I thought *argv[iCount] is the correct way as argv[iCount] is one of the array members address, not the content of the pointer pointing to. But my understanding is wrong! What did I miss? Thanks a lot!

DGPickett · May 7, 2013, 3:24pm

argv is an array of pointers to arrays of char, so first think of it at char**, something that needs one dereferencing ( * or [#] ) to get to char*, which C uses as string. The actual rules for argv is that the last element is a null pointer, so you can size it somewhat analagous to strlen(). The argc is just for your convenience, provided by the loader. char** could be char[][] which is a 2 dimensional heap of characters locally, but the name would still need dereferencing. Since printf's '%s' demands a char*, one layer of dereferencing is right. Another way to think of '*' is '[0]', so *argv is the first char of argv[0], is argv[0][0]. Array names are of type type even if the array is local, but local arrays have size of the array not size of a pointer. So, 'char *x = "Y" ;' is a local pointer variable initialized with a pointer size 4 to a constant string, two hunks of storage, but 'char x[] = "Y" ;' is a local array size 2 of characters Y and null (sized implicitly by the initializer), one small hunk of storage, and there is no pointer storage, just an array name that is always a pointer.
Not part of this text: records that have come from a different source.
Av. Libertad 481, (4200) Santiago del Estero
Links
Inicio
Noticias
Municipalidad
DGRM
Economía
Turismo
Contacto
hanson44 · May 7, 2013, 3:31pm

Suppose you had "int int_array [12]". Then "int_array [n]" would be an int.

argv is declared as "char *argv " So "argv [n]" is a "char *".

"char *" is what "printf %s" expects and what makes sense, because you are trying to print a string.

"argv [iCount]" is the content of an array slot. The content happens to be an address, because "char *" is an address.

Suppose "argv [1]" is "123456". Then "*argv [1]" is '1', the single character 1. You could do an experiment and change the code to the following and verify this (untested).

printf("argc:%d\t%c\n",iCount, *argv[iCount]);

The basic answer is that argv[iCount] is compatible with %s and *argv[iCount] is compatible with %c.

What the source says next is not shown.